__Your goal__. Write the records out exactly as shown. No pictures.

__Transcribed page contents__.
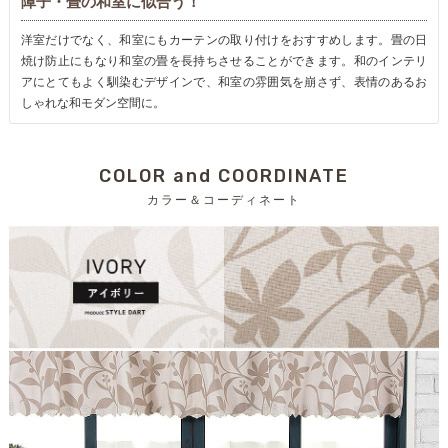
障子・畳の和室に似合う！
洋室だけでなく、和室にもカーテンの取り付けをおすすめします。畳の日
焼け防止にもなり和室の畳を長持ちさせることができます。和のインテリ
アにとてもよく馴染むデザインで、和室の雰囲気を崩さず、表情のあるお
しゃれな和モダン空間に。
COLOR and COORDINATE
カラー＆コーディネート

__Answer area__.
障子・畳の和室に似合う！
洋室だけでなく、和室にもカーテンの取り付けをおすすめします。畳の日
焼け防止にもなり和室の畳を長持ちさせることができます。和のインテリ
アにとてもよく馴染むデザインで、和室の雰囲気を崩さず、表情のあるお
しゃれな和モダン空間に。
COLOR and COORDINATE
カラー＆コーディネート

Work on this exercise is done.